Page 15: Use of NAA and 2,4-D

  • NAA prevents sprouting in potato tubers.

  • 2,4-D selectively kills broadleaf weeds without harming monocots like cereal crops.

Page 16: Rooting Formulations

  • Rooting powders often contain IBA and occasionally NAA, aiding in root formation and development.

Page 17: Phototropism Explained

  • Tropisms indicate plant growth responses to environmental stimuli.

  • Positive tropism: Growth towards a stimulus; negative tropism: Growth away from a stimulus.

Page 18: Phototropism Details

  • Light from one direction causes shoots to grow positively while roots exhibit negative phototropism.

Page 19-21: Auxin Role in Phototropism

  • Auxins redistribute in light conditions; light affects curvature in seedlings causing differential growth.

Page 23: Other Types of Tropisms

  • Gravitropism: Response to gravity.

  • Chemotropism: Response to chemical stimuli.

  • Thigmotropism: Response to contact (common in climbing plants).

  • Hydrotropism: Growth response to moisture gradients.

Page 24-25: Photoperiodism

  • Plants respond to the length of day and night affecting development stages like flower and bud dormancy.

Page 26-27: Flowering via Photoperiodism

  • Night length determines flowering; certain plants require specific night lengths to bloom.

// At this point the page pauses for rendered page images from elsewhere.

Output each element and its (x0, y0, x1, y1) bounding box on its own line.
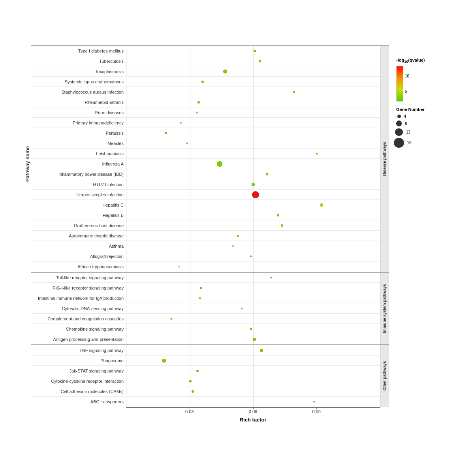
data-dot (201, 81, 204, 83)
grid-row: Antigen processing and presentation (31, 334, 380, 344)
row-label: Cytosolic DNA-sensing pathway (31, 306, 126, 311)
data-dot (180, 122, 182, 124)
vgrid-line (253, 376, 254, 386)
vgrid-line (190, 138, 190, 148)
data-dot (320, 203, 323, 207)
vgrid-line (317, 220, 317, 230)
vgrid-line (253, 87, 254, 97)
row-label: Herpes simplex infection (31, 192, 126, 197)
vgrid-line (190, 293, 190, 303)
row-plot-area (126, 251, 380, 261)
vgrid-line (317, 118, 317, 128)
data-dot (253, 338, 256, 341)
row-label: Measles (31, 141, 126, 146)
vgrid-line (190, 334, 190, 344)
vgrid-line (317, 376, 317, 386)
grid-row: Measles (31, 138, 380, 149)
row-label: Toll-like receptor signaling pathway (31, 275, 126, 280)
row-plot-area (126, 262, 380, 272)
vgrid-line (190, 179, 190, 189)
row-plot-area (126, 107, 380, 117)
vgrid-line (190, 345, 190, 355)
vgrid-line (253, 107, 254, 117)
vgrid-line (253, 77, 254, 87)
row-label: HTLV-I infection (31, 182, 126, 187)
row-label: Leishmaniasis (31, 151, 126, 156)
x-tick: 0.09 (312, 409, 321, 414)
y-axis-label: Pathway name (24, 146, 30, 182)
row-plot-area (126, 283, 380, 293)
vgrid-line (190, 149, 190, 158)
data-dot (270, 277, 272, 278)
row-label: Chemokine signaling pathway (31, 327, 126, 331)
vgrid-line (317, 87, 317, 97)
row-label: Cytokine-cytokine receptor interaction (31, 379, 126, 384)
vgrid-line (190, 251, 190, 261)
vgrid-line (190, 190, 190, 199)
row-label: Complement and coagulation cascades (31, 316, 126, 321)
data-dot (259, 60, 261, 62)
data-dot (277, 214, 279, 216)
grid-row: Staphylococcus aureus infection (31, 87, 380, 97)
row-label: ABC transporters (31, 399, 126, 404)
vgrid-line (190, 87, 190, 97)
data-dot (316, 152, 318, 154)
data-dot (199, 297, 201, 299)
grid-row: Hepatitis B (31, 210, 380, 220)
row-plot-area (126, 345, 380, 355)
section-disease-pathways: Type I diabetes mellitusTuberculosisToxo… (31, 46, 389, 273)
row-label: Hepatitis C (31, 203, 126, 207)
data-dot (198, 101, 200, 103)
vgrid-line (190, 128, 190, 138)
row-plot-area (126, 200, 380, 210)
grid-row: Chemokine signaling pathway (31, 324, 380, 334)
gene-legend-label: 16 (407, 141, 412, 145)
vgrid-line (317, 179, 317, 189)
vgrid-line (317, 97, 317, 107)
data-dot (186, 142, 188, 144)
row-label: Tuberculosis (31, 59, 126, 64)
row-plot-area (126, 97, 380, 107)
vgrid-line (253, 97, 254, 107)
row-label: Influenza A (31, 162, 126, 166)
data-dot (252, 183, 255, 186)
section-immune-system-pathways: Toll-like receptor signaling pathwayRIG-… (31, 273, 389, 345)
grid-row: ABC transporters (31, 397, 380, 407)
grid-row: Toll-like receptor signaling pathway (31, 273, 380, 283)
vgrid-line (190, 366, 190, 376)
vgrid-line (253, 345, 254, 355)
data-dot (313, 401, 315, 403)
data-dot (217, 161, 222, 167)
grid-row: HTLV-I infection (31, 179, 380, 190)
grid-row: Jak-STAT signaling pathway (31, 366, 380, 376)
vgrid-line (190, 314, 190, 324)
row-label: Allograft rejection (31, 254, 126, 259)
color-bar-labels: 10 5 (403, 66, 409, 102)
legend-color-title: -log10(qvalue) (396, 57, 450, 64)
vgrid-line (253, 118, 254, 128)
vgrid-line (253, 251, 254, 261)
section-label-text: Other pathways (382, 361, 387, 391)
vgrid-line (190, 200, 190, 210)
vgrid-line (253, 138, 254, 148)
section-label-disease-pathways: Disease pathways (380, 46, 389, 272)
vgrid-line (190, 303, 190, 313)
vgrid-line (253, 210, 254, 220)
gene-legend-label: 8 (405, 121, 407, 126)
vgrid-line (317, 169, 317, 179)
data-dot (192, 390, 194, 393)
vgrid-line (190, 118, 190, 128)
vgrid-line (253, 262, 254, 272)
vgrid-line (317, 138, 317, 148)
vgrid-line (253, 149, 254, 158)
vgrid-line (190, 386, 190, 396)
grid-row: Influenza A (31, 159, 380, 169)
section-label-immune-system-pathways: Immune system pathways (380, 273, 389, 344)
vgrid-line (317, 273, 317, 282)
vgrid-line (253, 66, 254, 76)
chart-container: Pathway nameType I diabetes mellitusTube… (20, 38, 454, 438)
data-dot (162, 359, 166, 363)
grid-row: Pertussis (31, 128, 380, 138)
row-plot-area (126, 118, 380, 128)
row-plot-area (126, 220, 380, 230)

Page 28-29: Short-Day vs Long-Day Plants

  • Short-Day Plants: Flower during short day lengths (e.g., asters, chrysanthemums).

  • Long-Day Plants: Flower in long days (e.g., lettuce, spinach).

Page 30: Impact of Light Exposure

  • Different durations of light and dark periods modulate plant responses concerning flowering.

Page 31-35: Seasonal Growth Patterns

  • Plant flowering and cropping vary geographically; plant species may respond specifically to northern or southern hemispheres.

Page 36-37: Artificial Light Manipulation

  • Artificial light can be used to control flowering times in plants like poinsettias, often using low intensity lighting.

Page 40-42: Tuber Hybrids and Flower Induction

  • Tuber hybrids propagate through tubers and seeds and are affected by night length and leaf formation for flowering.

Page 43-44: Induction of Tuber Formation

  • Tuber induction relies on short day processes, where specific conditions terminate flowering.

Page 45: Saleable Plant Production

  • Long days promote leaf and flower formation, while extended night lengths trigger tuber formation or dormancy.

Page 46-49: Light and Photoperiodic Response

  • Light consists of various wavelengths affecting plant responses; phytochromes distinguish between red and far-red light.

Page 50-53: Flowering Mechanism

  • Photoperiodic flowering is regulated by light exposure and internal circadian rhythms; the ratio of Pr to Pfr signals the flowering response.